Re: [RFC PATCH 1/4] xfs: support deactivating AGs

From: Dave Chinner <david@fromorbit.com>
To: Gao Xiang <hsiangkao@redhat.com>
Cc: linux-xfs@vger.kernel.org
Subject: Re: [RFC PATCH 1/4] xfs: support deactivating AGs
Date: Thu, 15 Apr 2021 13:42:55 +1000	[thread overview]
Message-ID: <20210415034255.GJ63242@dread.disaster.area> (raw)
In-Reply-To: <20210414195240.1802221-2-hsiangkao@redhat.com>

On Thu, Apr 15, 2021 at 03:52:37AM +0800, Gao Xiang wrote:
> To get rid of paralleled requests related to AGs which are pending
> for shrinking, mark these perags as inactive rather than playing
> with per-ag structures theirselves.
> 
> Since in that way, a per-ag lock can be used to stablize the inactive
> status together with agi/agf buffer lock (which is much easier than
> adding more complicated perag_{get, put} pairs..) Also, Such per-ags
> can be released / reused when unmountfs / growfs.
> 
> On the read side, pag_inactive_rwsem can be unlocked immediately after
> the agf or agi buffer lock is acquired. However, pag_inactive_rwsem
> can only be unlocked after the agf/agi buffer locks are all acquired
> with the inactive status on the write side.
> 
> XXX: maybe there are some missing cases.
> 
> Signed-off-by: Gao Xiang <hsiangkao@redhat.com>
> ---
>  fs/xfs/libxfs/xfs_ag.c     | 16 +++++++++++++---
>  fs/xfs/libxfs/xfs_alloc.c  | 12 +++++++++++-
>  fs/xfs/libxfs/xfs_ialloc.c | 26 +++++++++++++++++++++++++-
>  fs/xfs/xfs_mount.c         |  2 ++
>  fs/xfs/xfs_mount.h         |  6 ++++++
>  5 files changed, 57 insertions(+), 5 deletions(-)
> 
> diff --git a/fs/xfs/libxfs/xfs_ag.c b/fs/xfs/libxfs/xfs_ag.c
> index c68a36688474..ba5702e5c9ad 100644
> --- a/fs/xfs/libxfs/xfs_ag.c
> +++ b/fs/xfs/libxfs/xfs_ag.c
> @@ -676,16 +676,24 @@ xfs_ag_get_geometry(
>  	if (agno >= mp->m_sb.sb_agcount)
>  		return -EINVAL;
>  
> +	pag = xfs_perag_get(mp, agno);
> +	down_read(&pag->pag_inactive_rwsem);

No need to encode the lock type in the lock name. We know it's a
rwsem from the lock API functions...

> +
> +	if (pag->pag_inactive) {
> +		error = -EBUSY;
> +		up_read(&pag->pag_inactive_rwsem);
> +		goto out;
> +	}

This looks kinda heavyweight. Having to take a rwsem whenever we do
a perag lookup to determine if we can access the perag completely
defeats the purpose of xfs_perag_get() being a lightweight, lockless
operation.

I suspect what we really want here is active/passive references like
are used for the superblock, and an API that hides the
implementation from all the callers.

> +
>  	/* Lock the AG headers. */
>  	error = xfs_ialloc_read_agi(mp, NULL, agno, &agi_bp);
> +	up_read(&pag->pag_inactive_rwsem);
>  	if (error)
> -		return error;
> +		goto out;
>  	error = xfs_alloc_read_agf(mp, NULL, agno, 0, &agf_bp);
>  	if (error)
>  		goto out_agi;

This seems to imply that we don't need to hold the inactive rwsem
to read the AGF. Either we need the semaphore held in read mode to
protect the inactive state for the entire operation we are
performing, or you haven't documented how the locking is supposed to
guarantee existence once the inactive_rwsem has been dropped.

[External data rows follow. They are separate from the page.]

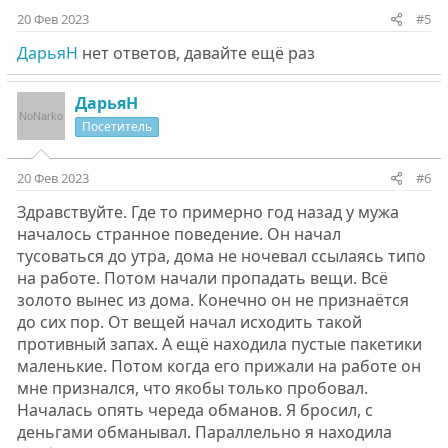
20 Фев 2023
#5
ДарьяН
нет ответов, давайте ещё раз
ДарьяН
Посетитель
20 Фев 2023
#6
Здравствуйте. Где то примерно год назад у мужа
началось странное поведение. Он начал
тусоваться до утра, дома не ночевал ссылаясь типо
на работе. Потом начали пропадать вещи. Всё
золото вынес из дома. Конечно он не признаётся
до сих пор. От вещей начал исходить такой
противный запах. А ещё находила пустые пакетики
маленькие. Потом когда его прижали на работе он
мне признался, что якобы только пробовал.
Началась опять череда обманов. Я бросил, с
деньгами обманывал. Параллельно я находила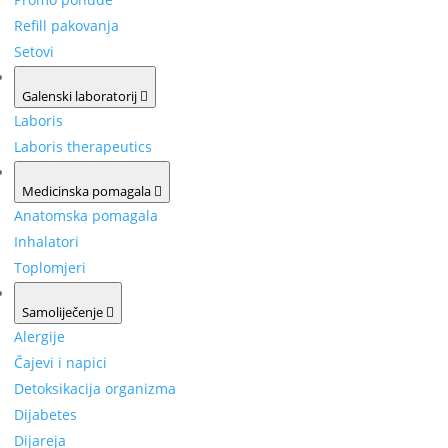
Refill pakovanja
Setovi
Galenski laboratorij
Laboris
Laboris therapeutics
Medicinska pomagala
Anatomska pomagala
Inhalatori
Toplomjeri
Samoliječenje
Alergije
Čajevi i napici
Detoksikacija organizma
Dijabetes
Dijareja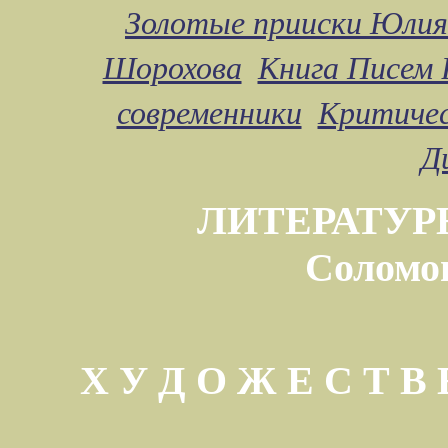
Золотые прииски Юлия
Шорохова
Книга Писем 
современники
Критичес
Д
ЛИТЕРАТУР
Соломо
Х У Д О Ж Е С Т 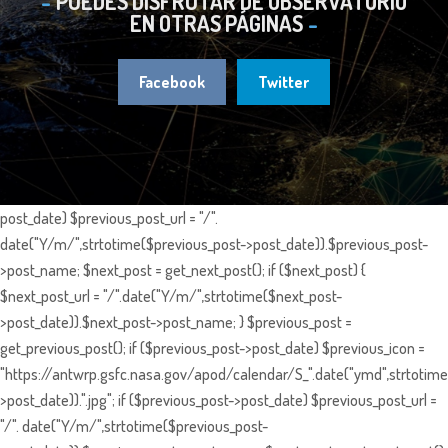
PUEDES DISFRUTAR DE OBSERVATORIO
EN OTRAS PÁGINAS
Facebook
Twitter
post_date) $previous_post_url = "/".
date("Y/m/",strtotime($previous_post->post_date)).$previous_post-
>post_name; $next_post = get_next_post(); if ($next_post) {
$next_post_url = "/".date("Y/m/",strtotime($next_post-
>post_date)).$next_post->post_name; } $previous_post =
get_previous_post(); if ($previous_post->post_date) $previous_icon =
"https://antwrp.gsfc.nasa.gov/apod/calendar/S_".date("ymd",strtotime
>post_date)).".jpg"; if ($previous_post->post_date) $previous_post_url =
"/". date("Y/m/",strtotime($previous_post-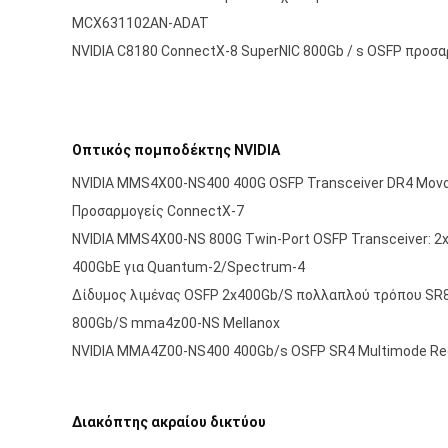
MCX631102AN-ADAT
NVIDIA C8180 ConnectX-8 SuperNIC 800Gb / s OSFP προσ
Οπτικός πομποδέκτης NVIDIA
NVIDIA MMS4X00-NS400 400G OSFP Transceiver DR4 Μονο
Προσαρμογείς ConnectX-7
NVIDIA MMS4X00-NS 800G Twin-Port OSFP Transceiver: 2x
400GbE για Quantum-2/Spectrum-4
Δίδυμος λιμένας OSFP 2x400Gb/S πολλαπλού τρόπου S
800Gb/S mma4z00-NS Mellanox
NVIDIA MMA4Z00-NS400 400Gb/s OSFP SR4 Multimode Re
Διακόπτης ακραίου δικτύου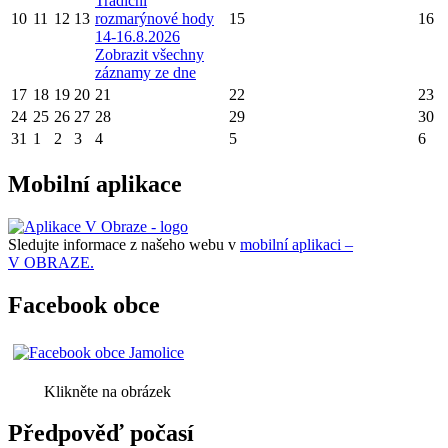
Tradiční
10
11
12
13
rozmarýnové hody
15
16
14-16.8.2026
Zobrazit všechny
záznamy ze dne
17
18
19
20
21
22
23
24
25
26
27
28
29
30
31
1
2
3
4
5
6
Mobilní aplikace
Sledujte informace z našeho webu v
mobilní aplikaci –
V OBRAZE.
Facebook obce
Klikněte na obrázek
Předpověď počasí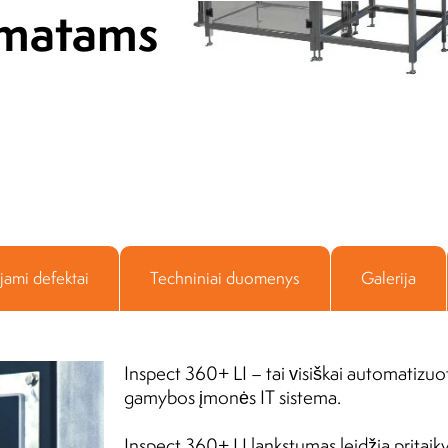
rmatams
ADAMED Group
11.06.2018
ojami defektai
Techniniai duomenys
Galerija
Inspect 360+ LI – tai visiškai automatizuot
gamybos įmonės IT sistema.
Inspect 360+ LI lankstumas leidžia pritaik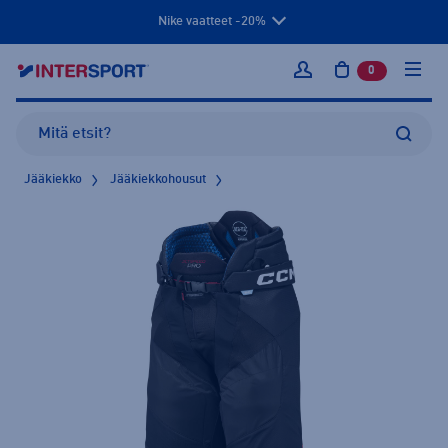
Nike vaatteet -20%
0
tuotetta osto
Kirjaudu sisään
Jääkiekko
Jääkiekkohousut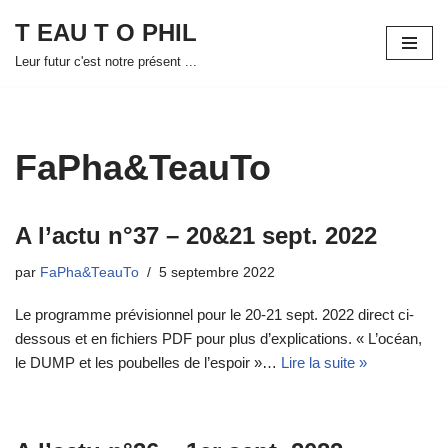
T EAU T O PHIL
Aller
Leur futur c'est notre présent ...
au
contenu
FaPha&TeauTo
A l’actu n°37 – 20&21 sept. 2022
par
FaPha&TeauTo
5 septembre 2022
Le programme prévisionnel pour le 20-21 sept. 2022 direct ci-
dessous et en fichiers PDF pour plus d’explications. « L’océan,
le DUMP et les poubelles de l’espoir »…
Lire la suite »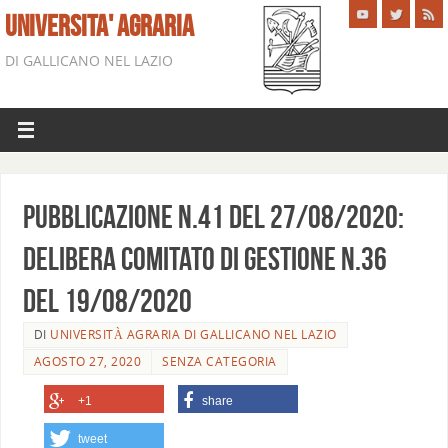
UNIVERSITA' AGRARIA
DI GALLICANO NEL LAZIO
Pubblicazione n.41 del 27/08/2020:
Delibera Comitato di Gestione n.36
del 19/08/2020
DI
UNIVERSITÀ AGRARIA DI GALLICANO NEL LAZIO
AGOSTO 27, 2020
SENZA CATEGORIA
+1
share
tweet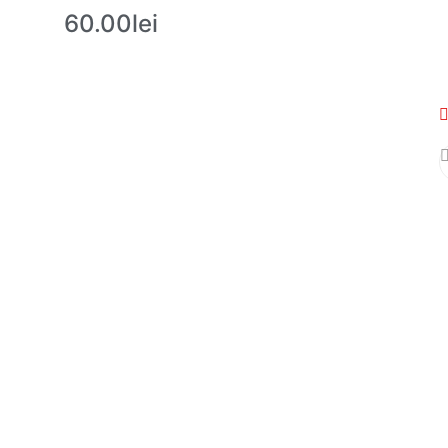
60.00
lei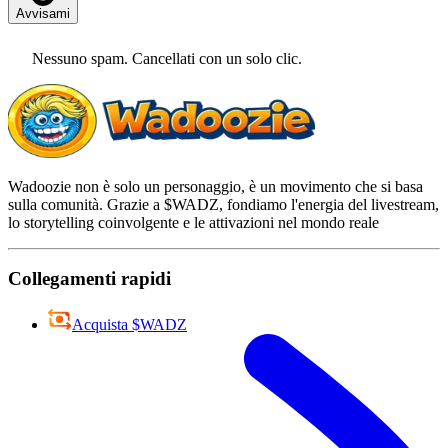
Avvisami
Nessuno spam. Cancellati con un solo clic.
Wadoozie non è solo un personaggio, è un movimento che si basa
sulla comunità. Grazie a $WADZ, fondiamo l'energia del livestream,
lo storytelling coinvolgente e le attivazioni nel mondo reale
Collegamenti rapidi
Acquista $WADZ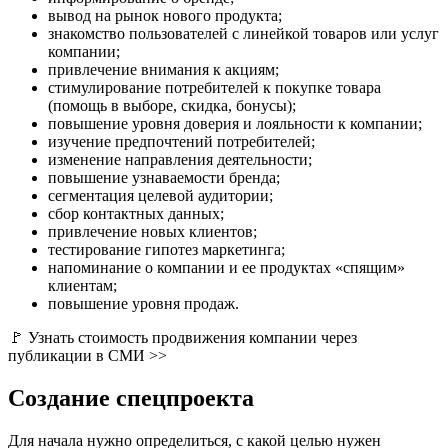
вывод на рынок нового продукта;
знакомство пользователей с линейкой товаров или услуг
компании;
привлечение внимания к акциям;
стимулирование потребителей к покупке товара
(помощь в выборе, скидка, бонусы);
повышение уровня доверия и лояльности к компании;
изучение предпочтений потребителей;
изменение направления деятельности;
повышение узнаваемости бренда;
сегментация целевой аудитории;
сбор контактных данных;
привлечение новых клиентов;
тестирование гипотез маркетинга;
напоминание о компании и ее продуктах «спящим»
клиентам;
повышение уровня продаж.
🚩 Узнать стоимость продвижения компании через
публикации в СМИ >>
Создание спецпроекта
Для начала нужно определиться, с какой целью нужен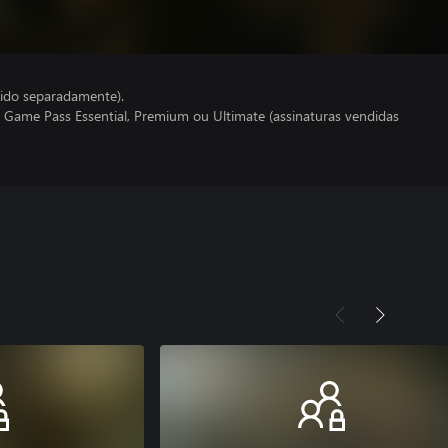
ido separadamente).
 Game Pass Essential, Premium ou Ultimate (assinaturas vendidas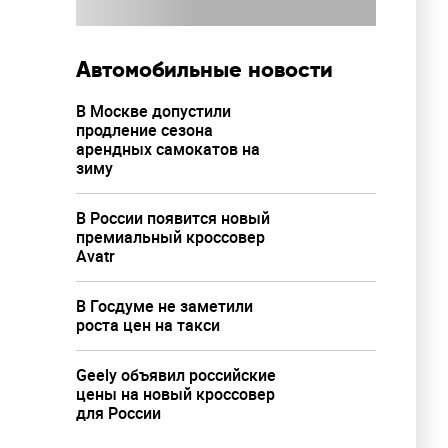
Автомобильные новости
В Москве допустили
продление сезона
арендных самокатов на
зиму
В России появится новый
премиальный кроссовер
Avatr
В Госдуме не заметили
роста цен на такси
Geely объявил российские
цены на новый кроссовер
для России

Instead, lets' look at this as an active vs passive reference issue.
Currently everything takes passive references because we don't
enforce the reference count for anything - it's largely to tell us
that everything that took a reference also released it by the time
we tear down the perag.

So say that buffers take passive references because we need buffers
to be used while we tear down the AG, and that everything else that
does perag_get()...perag_put() in a loop or single logic context is
an active reference, we can actually use active references to
prevent a shrink from stepping into the perag while something else
is actively referencing the perag.

Hence we convert the sites in this patch to use
xfs_perag_get_active() ...  xfs_perag_put_active() pairs, and
everything else gets hidden away inside those functions.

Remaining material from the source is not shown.